В конце апреля Жорж заявил нам о своем намерении жениться и вскоре после этого привез к нам свою невесту Маргариту Виейра де Соуза. Он познакомился с нею в ноябре в Кампос де Жордан, стал бывать потом у них в доме в Сан-Пауло и теперь она приняла его предложение. Маргарита с места понравилась нам всем, и эта симпатия за истекший с тех пор год только увеличилась; оказалась она девушкой разумной и трудолюбивой и гораздо более практичной, чем Жорж. По внешности она была скорее хорошенькой, но очень journalière[139]

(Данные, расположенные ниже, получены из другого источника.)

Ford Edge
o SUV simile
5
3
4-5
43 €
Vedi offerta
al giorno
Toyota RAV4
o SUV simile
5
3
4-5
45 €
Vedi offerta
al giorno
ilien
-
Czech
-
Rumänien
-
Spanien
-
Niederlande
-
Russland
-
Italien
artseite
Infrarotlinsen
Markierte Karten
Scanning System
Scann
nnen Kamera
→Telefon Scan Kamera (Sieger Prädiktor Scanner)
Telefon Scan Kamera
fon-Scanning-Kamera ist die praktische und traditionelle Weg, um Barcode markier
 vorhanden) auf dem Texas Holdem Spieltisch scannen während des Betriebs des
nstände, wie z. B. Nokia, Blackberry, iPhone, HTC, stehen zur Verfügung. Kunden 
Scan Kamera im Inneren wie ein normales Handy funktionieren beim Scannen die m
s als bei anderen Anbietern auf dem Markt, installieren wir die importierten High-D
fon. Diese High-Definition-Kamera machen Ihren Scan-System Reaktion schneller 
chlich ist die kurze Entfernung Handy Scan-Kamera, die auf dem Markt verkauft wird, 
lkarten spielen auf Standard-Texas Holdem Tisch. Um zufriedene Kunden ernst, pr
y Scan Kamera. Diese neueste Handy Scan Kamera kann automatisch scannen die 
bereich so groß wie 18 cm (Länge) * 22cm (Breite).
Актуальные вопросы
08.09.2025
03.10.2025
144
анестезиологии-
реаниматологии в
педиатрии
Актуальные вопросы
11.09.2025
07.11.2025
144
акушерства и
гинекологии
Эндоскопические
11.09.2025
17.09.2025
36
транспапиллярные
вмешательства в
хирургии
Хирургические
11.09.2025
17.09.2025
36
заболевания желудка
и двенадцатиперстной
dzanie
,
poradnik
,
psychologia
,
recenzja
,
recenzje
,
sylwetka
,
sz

и склонной к полноте; прошла она только курс средней школы и языков не знала — словом, была типичная бразильская девушка из семьи среднего уровня. Работала она в секретариате Политехнического Института. Семья ее состояла из отца, страхового агента, в это время недурно зарабатывавшего, но без средств, и матери — веселой толстушки из образилившейся бельгийской семьи Жоли, когда-то владевшей большими участками земли около Политехникума, где, впрочем, от них осталось только воспоминание в виде «руа Жоли[140]». Кроме Маргариты у них было 4 детей: сын-химик, работающий в фирме Гудийр и три дочери: старшая, красавица, замужем за инженером — фабрикантом изделий из дерева, другая очень веселая, но внешностью ничего из себя не представляющая, и младшая — еще подросток. Семья была дружная, и Жорж вошел в нее; у нас зато близких отношений с нею не установилось; обменялись мы визитами, затем изредка виделись с ними, но это было все.Жорж устроился на год «техником по контракту» при факультете, но так как в это время уже стало известно, что Ватагин решил вернуться в Италию, то явился вопрос, что Жоржу и его приятелям делать дальше. В это время бывшему ученику Ватагина Латтесу посчастливилось осуществить в лаборатории в Беркли материализацию электрической энергии, и так как он был первым бразильским ученым, сделавшим открытие такой важности, то его приняли при возвращении в Бразилию с триумфом и обещали создать для него особый «Centro de pesquisos» (центр исследований), в который он и пригласил троицу Жоржа, как главных своих помощников. Однако, открытие этого института, намеченное на март 1950 г., так и не состоялось. Латтесу было обещано на год 7 миллионов крузейров: 2 — федеральной казной и 5 — городом Рио де Жанейро. Однако на последние местный префект наложил вето, ибо у города на это ассигнование денег не было. Таким образом, не состоялось и назначение Жоржа, и пока что он и его товарищи остаются в Сан-Пауло. Работа в их departamento de fisica с отъездом Ватагина очень ослабела, и, хотя молодежь над кое-чем новым и работает, но во что это выльется, я не знаю.